I wish I could express how much I love myself for thinking up that title. Although if you read my high school diary you may agree that my love for myself extends beyond just this morning and the title-thinking-up-ness. Have I told you about my lenient rules? And straight teeth?
I got a letter from my TinyTown friend, Lucy. You may recall that last month, Marvin and I journeyed to TinyTown to help celebrate the 80th birthday of our friend, the good Dr. Whit. Lucy was kind enough to send us a photo of said celebration.
Okay, so this is a scan of a printout of an email. I understand I am no Francisco Scavullo, and yes, I do realize this is the 40th time I've used Francisco Scavullo as an example of a good photographer, and that I need to expand my repertoire. Shut up.
So, Lucy said Dr. Whit's 80 candles, up there, look like some sort of terrorist's bomb about to go off. And have I mentioned that our fine government often looks at this blog? I have no idea if they think I am a threat to national security or someone there is just goofing off at work. Anyway, I just said, "terrorist bomb," so we can be assured they will visit today. Hi, government! Go on over to Cafe Press and get you a Bye Bye, Pie mug! All good Americans are doing it!

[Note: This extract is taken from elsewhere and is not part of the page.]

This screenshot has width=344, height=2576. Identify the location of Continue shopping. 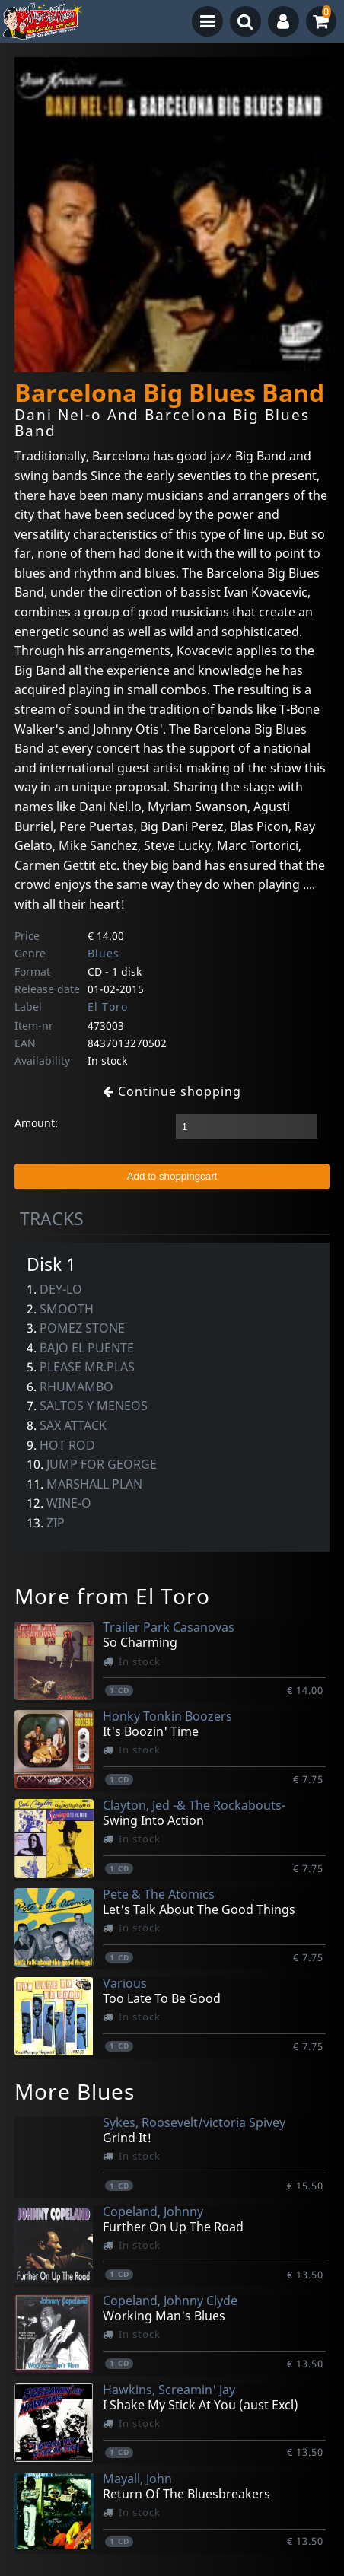
(172, 1091).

But back to Whit. We should all be so lucky to have 80 candles on our birthday cakes one day, and I was thinking this and generally getting a kick out of Lucy's letter and this cute photo. Then I noticed I was in the background.
Oh, look, I thought, there's me, grinning manically. I guess I was excited to eat cake. Then I saw who was standing next to me, and of course it was Marvin, but…
Oh, Marvin. Aren't the two of us supposed to be the sophisticated big-city slickers? I can't take you anywhere.